The network was generated using email data from a large European research institution. For a period from October 2003 to May 2005 (18 months) we have anonymized information about all incoming and outgoing email of the research institution. For each sent or received email message we know the time, the sender and the recipient of the email. Overall we have 3,038,531 emails between 287,755 different email addresses. Note that we have a complete email graph for only 1,258 email addresses that come from the research institution. Furthermore, there are 34,203 email addresses that both sent and received email within the span of our dataset. All other email addresses are either non-existing, mistyped or spam.
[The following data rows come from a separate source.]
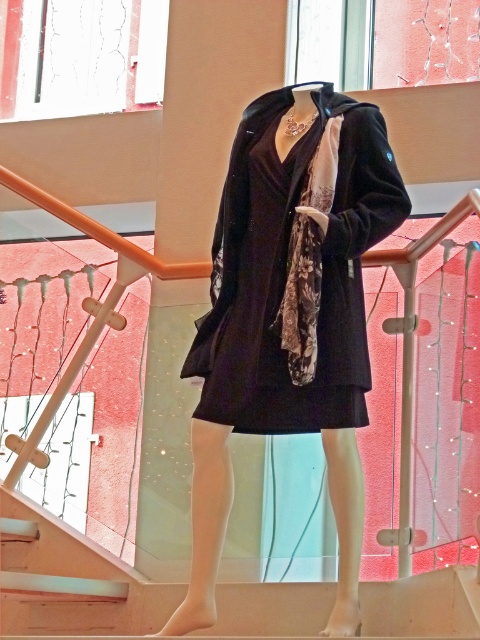 Based on the photo, does velvet black coat at center appear under white glossy stairs at lower center?

No.

Which is behind, point (225, 438) or point (471, 632)?

Positioned behind is point (225, 438).

What are the coordinates of `velvet black coat at center` in the screenshot? It's located at (289, 314).

At what (x,y) coordinates should I click in order to perform the action: click on velvet black coat at center. Please return your answer as a coordinate pair (x, y). Image resolution: width=480 pixels, height=640 pixels. Looking at the image, I should click on (289, 314).

Between point (121, 598) and point (315, 248), which one is positioned in front?

Point (315, 248) is more forward.

Which is more to the left, white glossy stairs at lower center or floral silk scarf at center?

Answer: Positioned to the left is white glossy stairs at lower center.

Is point (430, 582) behind point (298, 280)?

Yes.

You are a GUI agent. You are given a task and a screenshot of the screen. Output one action in this format:
    pyautogui.click(x=<x>, y=<y>)
    Task: Click on the white glossy stairs at lower center
    The width and height of the screenshot is (480, 640).
    Given the screenshot: What is the action you would take?
    pyautogui.click(x=75, y=577)

Which of these two, velvet black coat at center or floral silk scarf at center, stands taller?

With more height is velvet black coat at center.

Is velvet black coat at center taller than floral silk scarf at center?

Yes.

Between point (362, 109) and point (310, 285), which one is positioned behind?

Point (362, 109)

At what (x,y) coordinates should I click in order to perform the action: click on velvet black coat at center. Please return your answer as a coordinate pair (x, y). This screenshot has width=480, height=640. Looking at the image, I should click on (289, 314).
Given a set of email messages, each node corresponds to an email address. We create a directed edge between nodes i and j, if i sent at least one message to j.
Dataset statistics | |
---|---|
Nodes | 265214 |
Edges | 420045 |
Nodes in largest WCC | 224832 (0.848) |
Edges in largest WCC | 395270 (0.941) |
Nodes in largest SCC | 34203 (0.129) |
Edges in largest SCC | 151930 (0.362) |
Average clustering coefficient | 0.0671 |
Number of triangles | 267313 |
Fraction of closed triangles | 0.001373 |
Diameter (longest shortest path) | 14 |
90-percentile effective diameter | 4.5 |
File | Description |
---|---|
email-EuAll.txt.gz | Email network of a large European Research Institution |